Experts call for developing potential export sectors to tackle post-LDC challenges
The country must focus on export diversification, a must for a sustainable export industry in a post-LDG era, they said

To overcome the challenges likely to follow Bangladesh's graduation from the list of least developed countries (LDCs), experts say the government should give adequate policy support and incentives to the non-apparel business sectors that have export potential.

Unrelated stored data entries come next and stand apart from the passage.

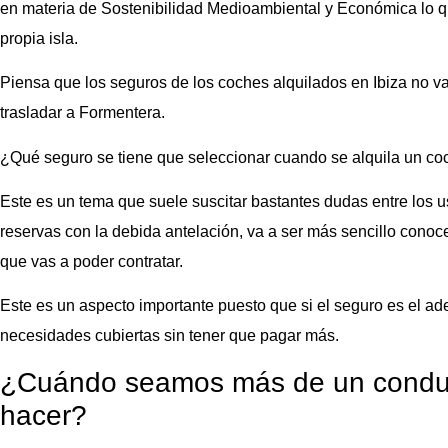
en materia de Sostenibilidad Medioambiental y Económica lo que
propia isla.
Piensa que los seguros de los coches alquilados en Ibiza no 
trasladar a Formentera.
¿Qué seguro se tiene que seleccionar cuando se alquila un c
Este es un tema que suele suscitar bastantes dudas entre los us
reservas con la debida antelación, va a ser más sencillo conoc
que vas a poder contratar.
Este es un aspecto importante puesto que si el seguro es el ad
necesidades cubiertas sin tener que pagar más.
¿Cuándo seamos más de un condu
hacer?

The country must focus on export diversification, a must for a sustainable export industry in a post-LDG era, they said at an online virtual dialogue titled "Challenges and way forward on export diversification of Bangladesh upon LDC graduation", which was organised on Wednesday by the Dhaka Chamber of Commerce and Industry (DCCI).
DCCI President Rizwan Rahman said in his opening remarks, "After the LDC graduation, Bangladesh will lose many international support measures and face several duty and non-duty tariff challenges."
"Bangladesh has as many as 1,750 goods in its export basket but over 80% of export earnings is generated from only the readymade garment (RMG) sector. We have five years and by then, we have to get ready to face the post-LDC challenges by expanding our product range and ensuring other compliance issues," he added.
Joining the dialogue as chief guest, Vice Chairman and CEO of Export Promotion Bureau (EPB), AHM Ahsan said, "LDC graduation is a matter of pride for us but it will create some challenges for us as well."
"The government is adopting necessary strategies for a smooth and sustainable graduation from a less developed country status. To this end, we have to focus not only product diversification, but on geographic diversification as well," he added.
He underscored the need to expand the country's export market to Latin America, Africa, Asia, and Middle Eastern countries other than in the EU or USA.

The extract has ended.